Une fin mitigée pour "Les guerriers du silence". D'un côté, on a l'impression que Pierre Boradage s'enlise. Il multiplie les péripéties, et certaines scènes s'étirent jusqu’à l'ennui (l'évasion du palais épiscopal, interminable). A l'inverse, deux personnages principaux sont introduits dans ce dernier tome, de manière très expéditive. Les interventions providentielles se multiplient pour tirer les héros de leurs nombreux mauvais pas, le deus ex machina devient le procédé majeur de ce tome. Enfin, certains revirements de personnages me paraissent peu crédibles (les deux muffis Barrofil, ou comment passer de pédophile-assassin d'enfants-trafiquant d'organes ou fanatique-génocidaire à sauveur de l'humanité).
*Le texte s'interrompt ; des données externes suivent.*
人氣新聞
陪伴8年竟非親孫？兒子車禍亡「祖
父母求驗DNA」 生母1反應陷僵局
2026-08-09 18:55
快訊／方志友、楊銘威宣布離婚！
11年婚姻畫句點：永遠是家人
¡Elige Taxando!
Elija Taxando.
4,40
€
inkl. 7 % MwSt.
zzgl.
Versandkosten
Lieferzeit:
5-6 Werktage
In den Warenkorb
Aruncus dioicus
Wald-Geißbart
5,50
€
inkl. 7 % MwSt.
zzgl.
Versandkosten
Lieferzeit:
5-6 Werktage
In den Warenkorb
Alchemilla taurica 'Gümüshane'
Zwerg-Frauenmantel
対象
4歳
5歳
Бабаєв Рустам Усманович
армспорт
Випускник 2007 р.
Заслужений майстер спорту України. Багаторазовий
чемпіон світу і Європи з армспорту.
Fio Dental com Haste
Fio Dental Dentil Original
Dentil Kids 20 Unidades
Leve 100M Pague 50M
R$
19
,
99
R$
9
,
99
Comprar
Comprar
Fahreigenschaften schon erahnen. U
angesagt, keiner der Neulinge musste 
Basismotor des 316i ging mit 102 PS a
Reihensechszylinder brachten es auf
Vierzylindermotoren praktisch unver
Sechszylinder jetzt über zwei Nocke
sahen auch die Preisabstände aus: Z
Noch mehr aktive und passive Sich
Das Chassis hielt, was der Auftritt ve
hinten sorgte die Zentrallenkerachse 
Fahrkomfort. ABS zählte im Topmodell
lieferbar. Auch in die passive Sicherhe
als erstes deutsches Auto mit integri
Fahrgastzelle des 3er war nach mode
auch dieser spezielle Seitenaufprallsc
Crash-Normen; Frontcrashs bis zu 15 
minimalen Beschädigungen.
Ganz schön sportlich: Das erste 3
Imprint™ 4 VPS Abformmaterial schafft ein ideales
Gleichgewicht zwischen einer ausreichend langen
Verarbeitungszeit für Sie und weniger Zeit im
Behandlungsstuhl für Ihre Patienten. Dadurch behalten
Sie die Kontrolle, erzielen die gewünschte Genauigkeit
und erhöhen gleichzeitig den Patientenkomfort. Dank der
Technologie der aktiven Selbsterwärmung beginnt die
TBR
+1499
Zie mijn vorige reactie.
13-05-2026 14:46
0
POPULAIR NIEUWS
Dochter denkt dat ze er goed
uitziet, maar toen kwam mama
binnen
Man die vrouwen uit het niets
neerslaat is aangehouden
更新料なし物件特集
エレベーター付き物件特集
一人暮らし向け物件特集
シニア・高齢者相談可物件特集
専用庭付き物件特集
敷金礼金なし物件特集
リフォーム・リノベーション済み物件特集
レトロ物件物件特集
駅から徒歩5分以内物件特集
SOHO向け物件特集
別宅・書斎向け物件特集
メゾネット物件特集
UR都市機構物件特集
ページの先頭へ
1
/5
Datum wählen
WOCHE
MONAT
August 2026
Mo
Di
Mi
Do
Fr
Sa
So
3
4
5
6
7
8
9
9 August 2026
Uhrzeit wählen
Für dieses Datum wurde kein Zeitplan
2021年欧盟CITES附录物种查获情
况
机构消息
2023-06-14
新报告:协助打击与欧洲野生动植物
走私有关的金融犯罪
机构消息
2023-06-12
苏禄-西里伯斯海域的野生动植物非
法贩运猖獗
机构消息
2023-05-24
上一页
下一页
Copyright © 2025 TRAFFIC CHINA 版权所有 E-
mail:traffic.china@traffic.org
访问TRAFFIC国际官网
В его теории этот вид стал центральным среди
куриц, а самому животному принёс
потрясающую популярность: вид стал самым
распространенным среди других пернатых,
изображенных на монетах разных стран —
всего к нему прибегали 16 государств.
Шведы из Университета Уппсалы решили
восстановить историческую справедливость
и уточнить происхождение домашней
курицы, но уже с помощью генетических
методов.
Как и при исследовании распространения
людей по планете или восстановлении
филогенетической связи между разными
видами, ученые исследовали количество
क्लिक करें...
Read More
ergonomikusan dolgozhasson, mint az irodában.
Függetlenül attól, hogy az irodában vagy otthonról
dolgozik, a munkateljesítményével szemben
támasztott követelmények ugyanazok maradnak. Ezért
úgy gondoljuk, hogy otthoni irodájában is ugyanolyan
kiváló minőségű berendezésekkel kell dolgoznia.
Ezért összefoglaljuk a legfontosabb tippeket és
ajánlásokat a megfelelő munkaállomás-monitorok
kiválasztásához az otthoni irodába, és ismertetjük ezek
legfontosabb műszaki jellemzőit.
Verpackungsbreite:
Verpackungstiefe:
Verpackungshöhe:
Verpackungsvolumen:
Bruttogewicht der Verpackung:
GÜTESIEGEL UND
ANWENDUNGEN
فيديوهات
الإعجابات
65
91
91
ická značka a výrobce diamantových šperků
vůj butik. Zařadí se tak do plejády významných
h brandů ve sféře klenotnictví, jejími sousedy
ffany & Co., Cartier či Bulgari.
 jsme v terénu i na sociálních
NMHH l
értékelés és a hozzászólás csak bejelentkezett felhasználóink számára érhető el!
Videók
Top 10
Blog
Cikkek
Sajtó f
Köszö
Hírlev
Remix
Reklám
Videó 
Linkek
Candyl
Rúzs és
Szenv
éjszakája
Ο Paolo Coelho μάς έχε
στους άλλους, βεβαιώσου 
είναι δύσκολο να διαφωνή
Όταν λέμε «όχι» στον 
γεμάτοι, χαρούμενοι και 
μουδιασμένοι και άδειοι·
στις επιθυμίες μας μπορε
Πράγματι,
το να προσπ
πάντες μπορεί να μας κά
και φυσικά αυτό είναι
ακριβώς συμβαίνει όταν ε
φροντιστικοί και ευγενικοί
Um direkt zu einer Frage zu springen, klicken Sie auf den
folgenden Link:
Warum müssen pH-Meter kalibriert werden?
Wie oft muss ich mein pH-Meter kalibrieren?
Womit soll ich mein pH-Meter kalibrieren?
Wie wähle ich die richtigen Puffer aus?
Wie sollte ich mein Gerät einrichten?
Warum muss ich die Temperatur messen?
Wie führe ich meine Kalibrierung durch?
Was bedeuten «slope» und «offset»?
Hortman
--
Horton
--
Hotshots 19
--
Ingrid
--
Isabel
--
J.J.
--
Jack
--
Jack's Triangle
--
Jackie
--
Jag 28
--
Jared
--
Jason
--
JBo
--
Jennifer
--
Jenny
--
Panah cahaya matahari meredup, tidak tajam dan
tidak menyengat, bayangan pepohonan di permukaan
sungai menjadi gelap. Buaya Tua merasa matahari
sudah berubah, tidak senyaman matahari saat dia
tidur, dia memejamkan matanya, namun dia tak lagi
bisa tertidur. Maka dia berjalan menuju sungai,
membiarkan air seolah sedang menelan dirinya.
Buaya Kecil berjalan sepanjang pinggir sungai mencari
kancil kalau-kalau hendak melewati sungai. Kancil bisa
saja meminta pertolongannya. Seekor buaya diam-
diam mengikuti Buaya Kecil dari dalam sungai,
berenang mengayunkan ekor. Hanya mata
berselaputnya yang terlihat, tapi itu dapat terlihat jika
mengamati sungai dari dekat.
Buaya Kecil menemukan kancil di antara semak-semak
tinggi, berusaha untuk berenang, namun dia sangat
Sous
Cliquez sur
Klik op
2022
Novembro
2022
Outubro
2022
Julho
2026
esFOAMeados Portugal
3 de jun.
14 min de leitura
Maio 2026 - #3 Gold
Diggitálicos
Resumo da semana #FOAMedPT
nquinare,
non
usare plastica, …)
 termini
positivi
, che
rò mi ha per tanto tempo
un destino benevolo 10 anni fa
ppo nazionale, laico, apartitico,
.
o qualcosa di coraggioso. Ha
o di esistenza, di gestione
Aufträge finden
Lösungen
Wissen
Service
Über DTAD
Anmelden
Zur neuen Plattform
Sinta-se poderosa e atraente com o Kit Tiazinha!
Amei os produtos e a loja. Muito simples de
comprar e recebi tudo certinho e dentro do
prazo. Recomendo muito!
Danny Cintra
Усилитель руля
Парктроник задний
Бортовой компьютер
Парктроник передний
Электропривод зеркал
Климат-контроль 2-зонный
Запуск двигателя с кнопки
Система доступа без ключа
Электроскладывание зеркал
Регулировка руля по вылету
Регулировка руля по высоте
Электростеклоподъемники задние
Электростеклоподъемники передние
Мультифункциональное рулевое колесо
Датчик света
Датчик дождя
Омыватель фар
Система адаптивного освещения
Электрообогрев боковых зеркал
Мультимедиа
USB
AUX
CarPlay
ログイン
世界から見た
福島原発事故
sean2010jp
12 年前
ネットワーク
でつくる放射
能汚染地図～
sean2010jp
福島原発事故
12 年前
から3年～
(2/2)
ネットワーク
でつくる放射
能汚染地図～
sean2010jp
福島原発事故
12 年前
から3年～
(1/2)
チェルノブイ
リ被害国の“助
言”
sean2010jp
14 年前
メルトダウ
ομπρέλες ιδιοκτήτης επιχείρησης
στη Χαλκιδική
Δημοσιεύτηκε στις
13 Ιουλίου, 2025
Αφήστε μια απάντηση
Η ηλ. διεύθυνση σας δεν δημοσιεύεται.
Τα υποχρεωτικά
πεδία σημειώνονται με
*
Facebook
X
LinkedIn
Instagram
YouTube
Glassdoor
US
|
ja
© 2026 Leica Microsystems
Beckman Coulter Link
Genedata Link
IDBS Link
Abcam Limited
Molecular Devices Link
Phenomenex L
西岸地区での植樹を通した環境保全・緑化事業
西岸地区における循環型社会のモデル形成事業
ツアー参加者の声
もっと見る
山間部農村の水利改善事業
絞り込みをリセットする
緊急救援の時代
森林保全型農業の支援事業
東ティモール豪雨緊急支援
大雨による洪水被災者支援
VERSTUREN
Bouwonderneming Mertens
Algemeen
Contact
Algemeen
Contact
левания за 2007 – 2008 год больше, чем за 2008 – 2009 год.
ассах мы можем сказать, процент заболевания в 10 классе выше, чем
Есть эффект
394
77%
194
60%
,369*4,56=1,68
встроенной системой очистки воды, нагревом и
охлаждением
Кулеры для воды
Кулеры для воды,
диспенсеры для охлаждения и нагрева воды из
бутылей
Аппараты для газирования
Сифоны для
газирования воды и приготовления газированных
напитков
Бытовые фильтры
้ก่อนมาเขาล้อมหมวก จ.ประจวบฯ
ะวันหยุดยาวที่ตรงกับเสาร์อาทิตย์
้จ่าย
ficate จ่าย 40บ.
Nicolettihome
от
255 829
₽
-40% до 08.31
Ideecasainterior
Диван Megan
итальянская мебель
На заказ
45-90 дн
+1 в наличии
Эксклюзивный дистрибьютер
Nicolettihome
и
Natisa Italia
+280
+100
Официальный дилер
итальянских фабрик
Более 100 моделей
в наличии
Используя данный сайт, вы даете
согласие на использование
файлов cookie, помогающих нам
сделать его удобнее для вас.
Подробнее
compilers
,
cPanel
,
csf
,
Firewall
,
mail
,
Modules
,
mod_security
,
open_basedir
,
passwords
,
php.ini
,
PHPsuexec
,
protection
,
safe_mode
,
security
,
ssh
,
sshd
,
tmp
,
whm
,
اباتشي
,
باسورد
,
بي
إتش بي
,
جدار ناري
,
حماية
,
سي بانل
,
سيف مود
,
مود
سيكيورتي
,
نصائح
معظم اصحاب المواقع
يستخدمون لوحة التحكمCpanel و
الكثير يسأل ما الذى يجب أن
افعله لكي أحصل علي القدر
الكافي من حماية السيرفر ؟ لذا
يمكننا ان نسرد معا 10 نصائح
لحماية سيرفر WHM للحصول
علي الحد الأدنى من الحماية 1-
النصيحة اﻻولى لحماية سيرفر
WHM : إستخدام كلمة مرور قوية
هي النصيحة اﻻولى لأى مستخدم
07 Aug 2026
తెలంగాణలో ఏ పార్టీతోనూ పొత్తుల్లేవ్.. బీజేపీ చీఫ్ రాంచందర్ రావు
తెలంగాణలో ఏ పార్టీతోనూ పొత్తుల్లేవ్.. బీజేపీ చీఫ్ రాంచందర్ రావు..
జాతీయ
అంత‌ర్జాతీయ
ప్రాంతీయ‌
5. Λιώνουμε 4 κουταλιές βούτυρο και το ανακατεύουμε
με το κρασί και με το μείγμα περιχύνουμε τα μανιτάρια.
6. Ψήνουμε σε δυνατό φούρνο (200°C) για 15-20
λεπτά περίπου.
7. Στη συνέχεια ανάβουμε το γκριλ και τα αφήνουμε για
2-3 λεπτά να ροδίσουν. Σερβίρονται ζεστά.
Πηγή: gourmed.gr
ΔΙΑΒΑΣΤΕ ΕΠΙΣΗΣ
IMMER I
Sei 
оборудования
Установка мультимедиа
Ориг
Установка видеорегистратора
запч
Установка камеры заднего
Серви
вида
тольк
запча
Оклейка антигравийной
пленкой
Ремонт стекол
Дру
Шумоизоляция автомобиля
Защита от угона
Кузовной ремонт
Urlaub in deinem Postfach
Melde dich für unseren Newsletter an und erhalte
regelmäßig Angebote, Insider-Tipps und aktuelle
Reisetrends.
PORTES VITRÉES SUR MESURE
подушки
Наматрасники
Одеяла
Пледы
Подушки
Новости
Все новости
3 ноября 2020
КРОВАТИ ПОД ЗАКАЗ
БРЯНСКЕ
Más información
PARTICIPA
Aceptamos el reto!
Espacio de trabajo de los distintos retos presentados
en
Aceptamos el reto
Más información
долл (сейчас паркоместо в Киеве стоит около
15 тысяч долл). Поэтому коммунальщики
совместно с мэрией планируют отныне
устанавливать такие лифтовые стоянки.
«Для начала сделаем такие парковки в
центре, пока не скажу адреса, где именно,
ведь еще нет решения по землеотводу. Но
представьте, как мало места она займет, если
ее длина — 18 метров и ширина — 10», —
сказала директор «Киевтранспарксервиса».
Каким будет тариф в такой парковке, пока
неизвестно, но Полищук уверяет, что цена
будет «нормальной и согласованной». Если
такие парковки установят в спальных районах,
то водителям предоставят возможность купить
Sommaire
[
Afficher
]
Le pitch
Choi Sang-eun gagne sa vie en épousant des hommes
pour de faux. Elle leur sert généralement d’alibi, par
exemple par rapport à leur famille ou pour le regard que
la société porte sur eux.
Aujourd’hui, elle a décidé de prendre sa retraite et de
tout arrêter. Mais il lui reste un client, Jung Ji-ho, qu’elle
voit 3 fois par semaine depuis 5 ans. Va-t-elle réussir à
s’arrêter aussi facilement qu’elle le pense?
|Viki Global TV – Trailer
Tout ceci donne un sentiment de "mal maitrisé", comme si Bordage lui-même ne savait pas vraiment où emmener ses personnages ou comment clore son récit au moment où il écrivait.
Dommage, car le dernier chapitre est franchement réussi. La découverte et l'acceptation par chacun de ses propres failles et de celles de ses compagnons est poignante, et c'est sans doute un des plus beaux moments d'écriture de toute la série. Les thématiques abordées sont toujours aussi intéressantes. Le concept d’humain source, la lutte contre l’incréé, le besoin de prendre conscience de sa propre richesse intérieure… De quoi cogiter dans le bon sens. Et puis la richesse de l’univers ne faiblit pas, et s’enrichit même de descriptions de deux nouvelles planètes (Platonia et N-le Mars) qui prouvent encore à quel point Bordage excelle dans la création et la description de mondes riches, complexes et cohérents.
Ni chef d’œuvre, ni ratage complet, ce troisième opus souffre d’un « trop plein », et la série aurait certainement gagné à être plus condensée. Il n’empêche que l’ensemble du tryptique vaut la peine d’être lu, et que si on se retrouve parfois à lever un peu les yeux au ciel dans ce troisième volume, on passe quand même un bon moment.